Roche, Promega Settle 13-year-Old PCR Litigation
Roche and Promega have settled their legal battle over PCR-related technologies in the United States, Europe and Australia, Roche said this week.
"All PCR-related litigation resolved to the satisfaction of both parties," the Swiss drug giant said in a statement posted on its web site.
The specific terms of the parties' agreement are confidential, but Roche said that the amount of the settlement is covered by existing litigation provisions in the Roche financial statements.
Randall Dimond, vice president and chief technical officer at Promega, said the company is "very pleased" with the setlement. He added that Promgea will continue to provide the same poroducts and serviuces it has before Roche's suit was launched.
The settlement puts to rest a legal row that began in 1992 when Roche sued Promega in the US District Court for the Northern District of California, for allegedly violating a license agreement and contributing to infringement of Roche's patents for PCR and Taq enzymes.
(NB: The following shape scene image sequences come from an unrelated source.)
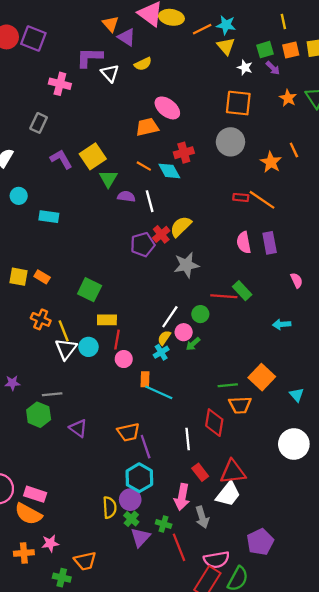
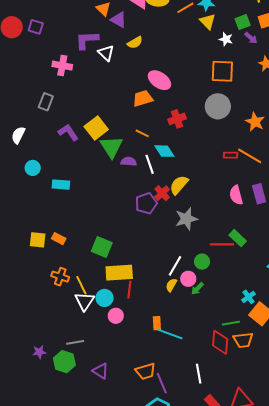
purple square: (33, 39) -> (36, 27), size x0.7
cyan diamond: (169, 171) -> (164, 151), moved
green triangle: (108, 179) -> (111, 147), size x1.4
yellow rectangle: (107, 320) -> (119, 273), size x1.5
cyan cross: (161, 352) -> (249, 297), moved
pink circle: (124, 359) -> (116, 316), moved
purple star: (12, 383) -> (39, 352), moved
red diamond: (214, 423) -> (220, 342), moved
According to the court documents, Promega had a license to one patent for the Taq enzyme, which allowed the company to sell Taq reagents for other than PCR applications. Promega had obtained the license to this patent, No. 4,889,818, from Cetus, the original holder of the patents to the Taq enzyme and PCR.
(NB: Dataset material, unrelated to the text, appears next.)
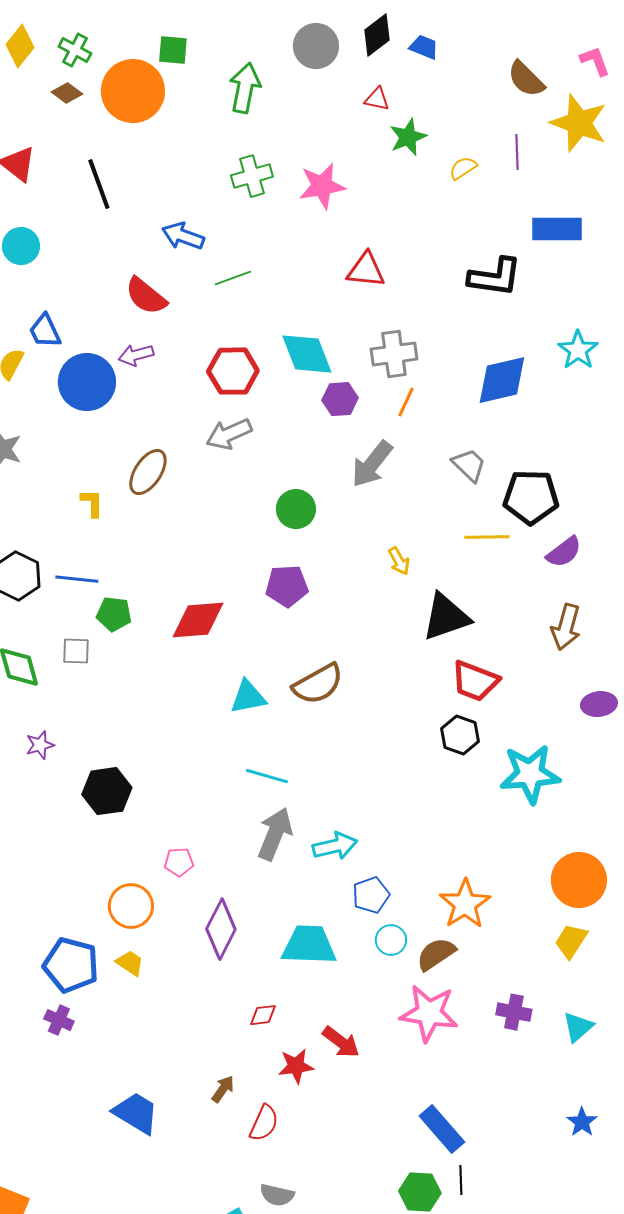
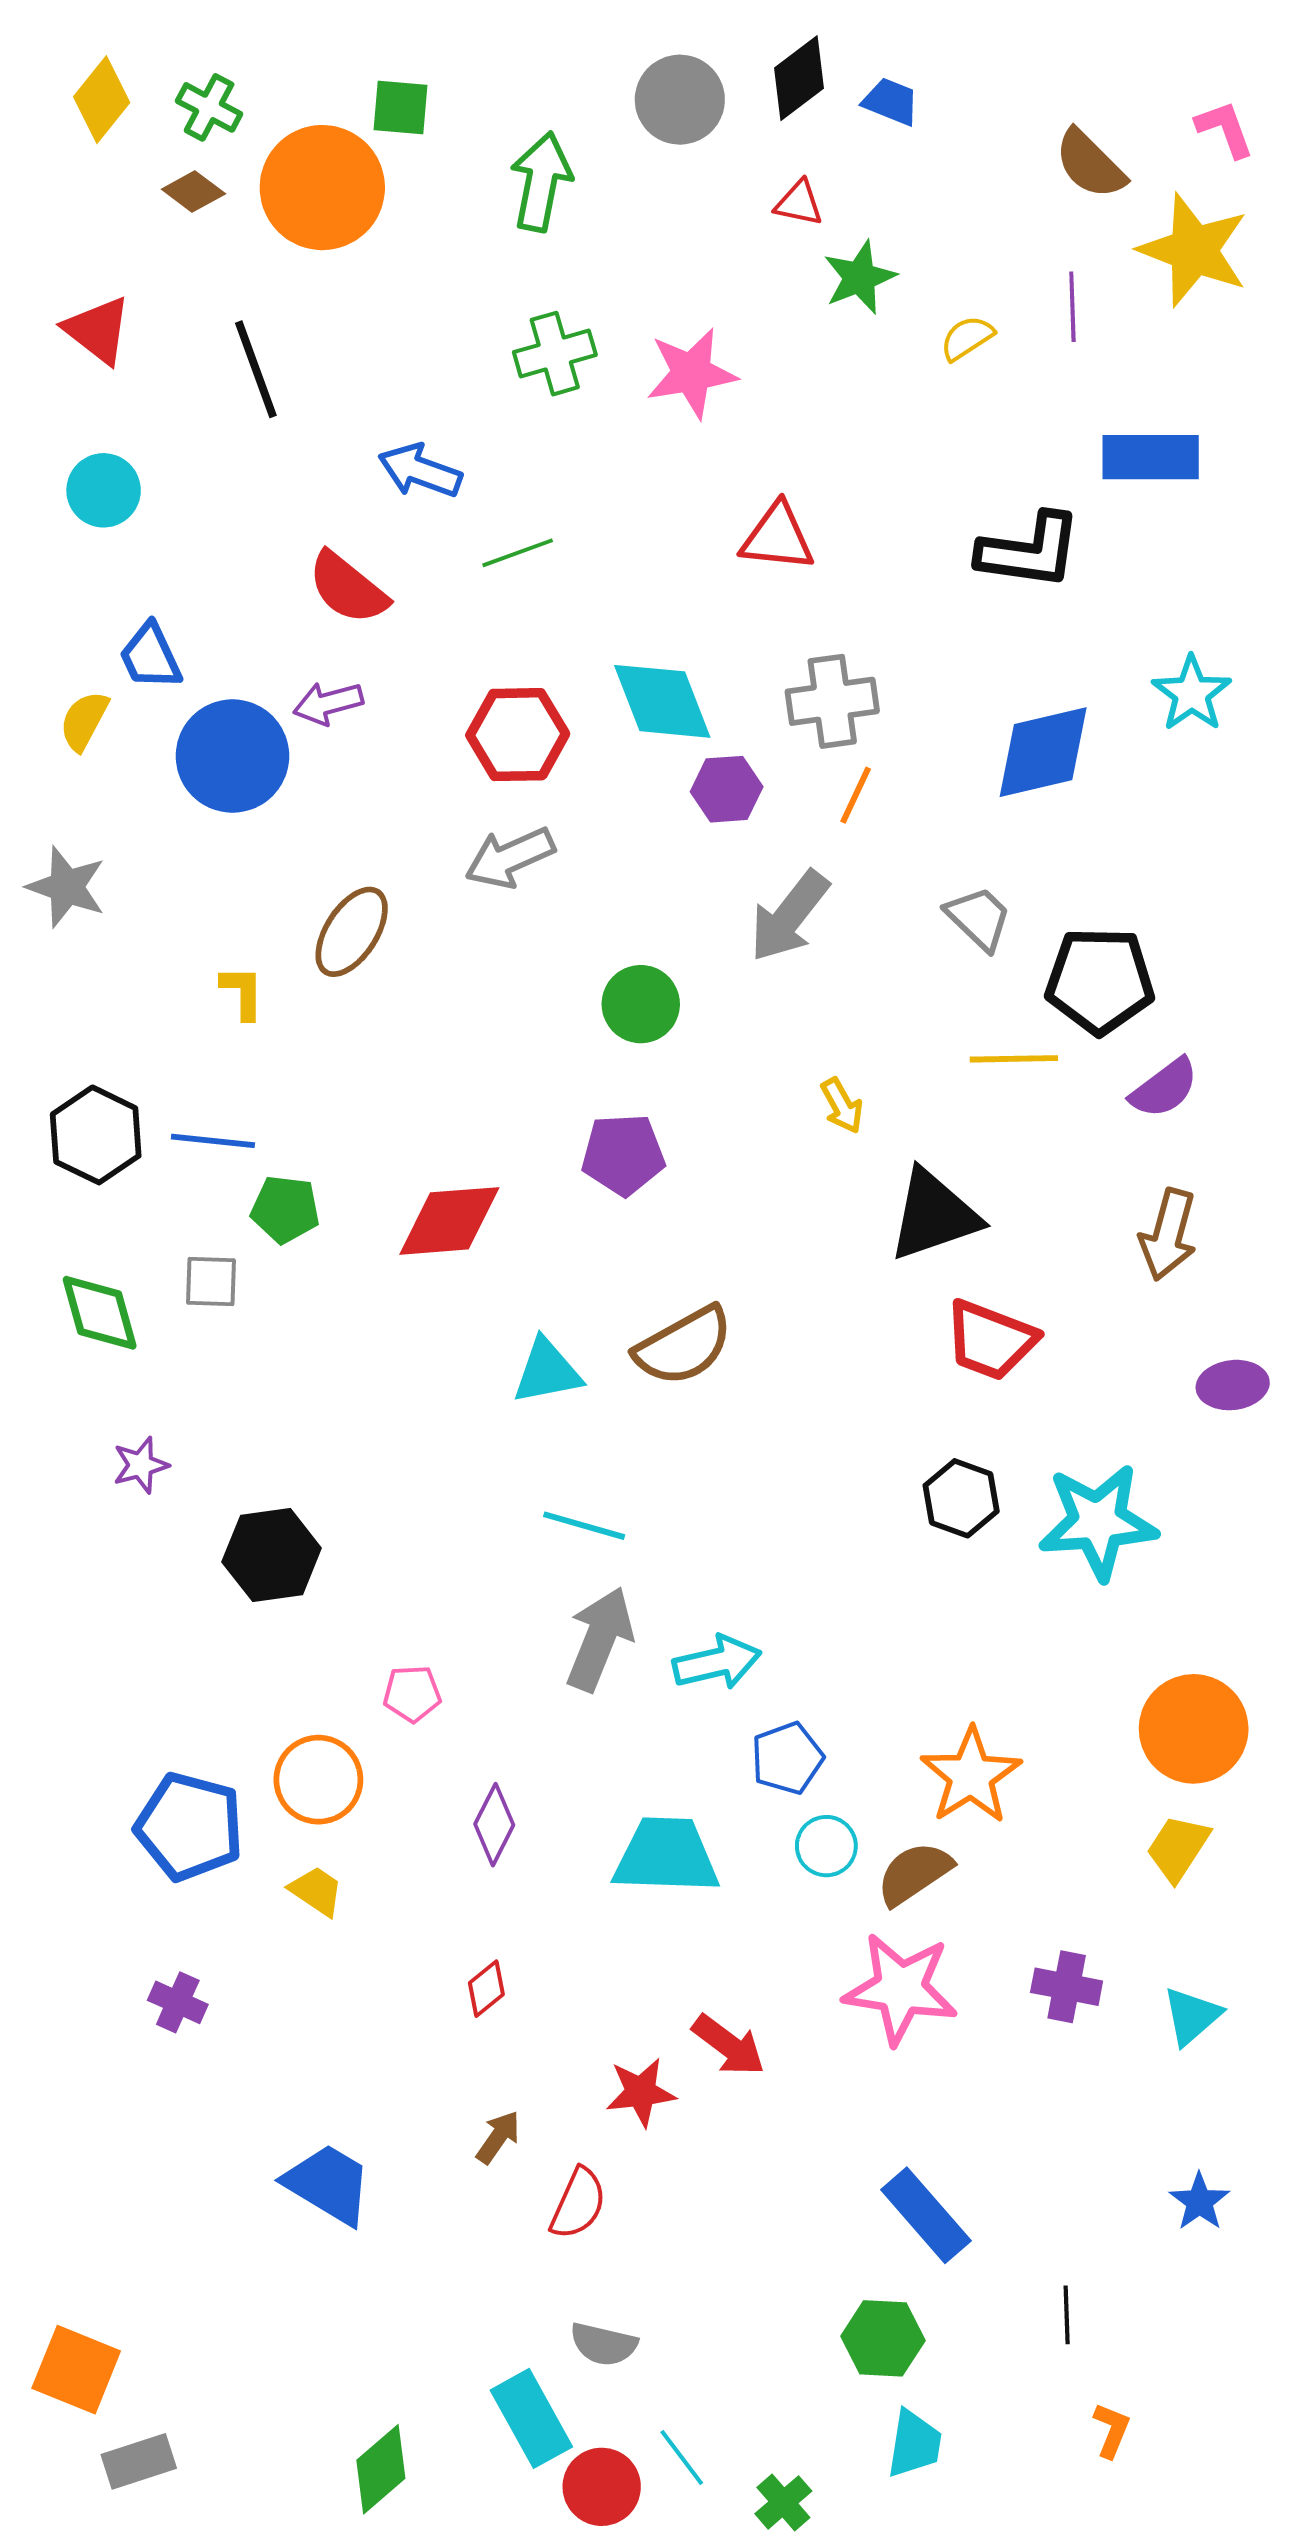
black hexagon: (460, 735) -> (961, 1498), moved
purple diamond: (221, 929) -> (494, 1825), size x0.7
blue pentagon: (71, 965) -> (189, 1827), moved
red diamond: (263, 1015) -> (486, 1989), moved, turned -32
black line: (461, 1180) -> (1067, 2315), moved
In December 1991, Roche acquired all of Cetus' Taq patents. Roche brought suit against Promega the following year, alleging that Promega's sale of "PCR optimized kits" to researchers violated the license agreement to the '818 patent and contributed to infringement on Roche's patents.
In defending against this claim, Promega argued that the '818 patent was obtained through "inequitable conduct," and was therefore unenforceable, the court documents show. In December 1999, the California US District Court ruled that the patent was unenforceable, holding that the applicants to the '818 patent did commit inequitable conduct based on eight misrepresentations and omissions of information about Taq. (This ruling rendered Roche's claims for infringement or breach of the licensing agreement to the patent moot.) Roche then appealed the District Court's decision on the unenforceability of this patent to the US Court of Appeals for the Federal Circuit.
In March 2003, the Appeals Court issued a ruling that ensured the litigation would continue: While it found the applicants to the '818 patent had committed some of the inequitable conduct, it overturned the lower court's finding as to some of the other inequitable conduct, and returned the case to the California District court for a further determination as to whether the patent is unenforceable based on these findings.
In July, Roche was denied a rehearing by a full panel of the appeal's court's judges, returning the case to the lower court, leaving in limbo the issue about the enforceability of the '818 patent-as well as Roche's underlying claim against Promega.